* About this exercise: Your task is to work out how many lines in the data that follows hold "figur" and to state that number alone.

* Given records:

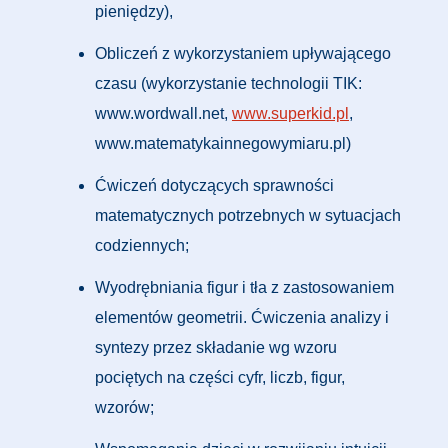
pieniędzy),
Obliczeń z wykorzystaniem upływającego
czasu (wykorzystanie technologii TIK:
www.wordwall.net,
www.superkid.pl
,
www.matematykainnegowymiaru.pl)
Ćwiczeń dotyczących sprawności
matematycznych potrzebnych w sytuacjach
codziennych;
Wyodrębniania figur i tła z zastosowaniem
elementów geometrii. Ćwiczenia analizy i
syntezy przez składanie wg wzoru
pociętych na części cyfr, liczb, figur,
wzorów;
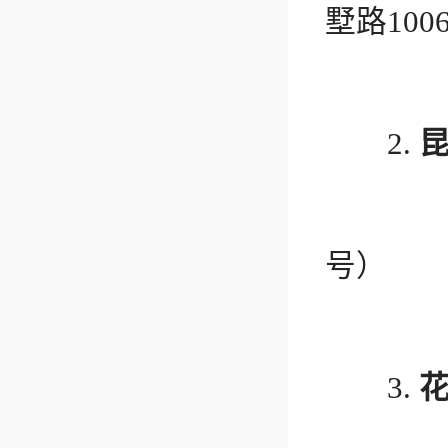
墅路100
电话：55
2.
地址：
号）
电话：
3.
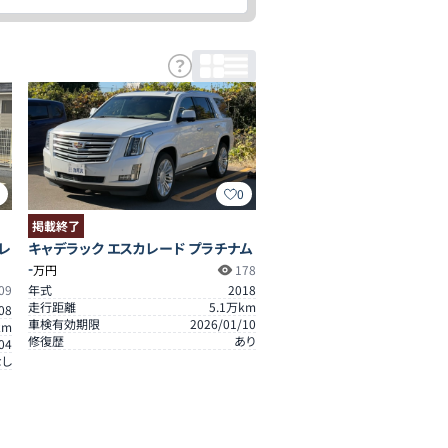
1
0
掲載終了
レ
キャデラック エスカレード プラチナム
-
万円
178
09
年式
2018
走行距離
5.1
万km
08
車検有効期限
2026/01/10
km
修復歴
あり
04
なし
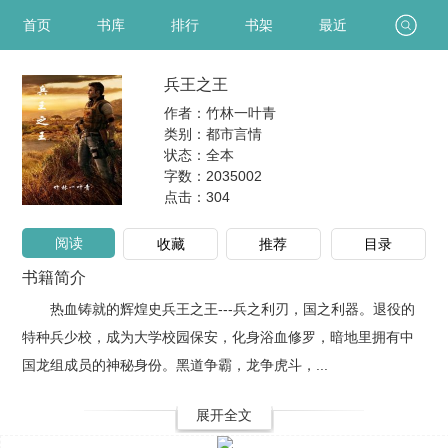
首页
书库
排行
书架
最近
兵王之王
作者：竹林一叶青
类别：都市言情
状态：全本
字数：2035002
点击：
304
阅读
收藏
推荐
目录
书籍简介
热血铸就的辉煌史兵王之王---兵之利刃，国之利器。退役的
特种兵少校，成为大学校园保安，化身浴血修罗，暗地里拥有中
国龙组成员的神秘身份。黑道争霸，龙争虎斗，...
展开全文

* Final answer: 2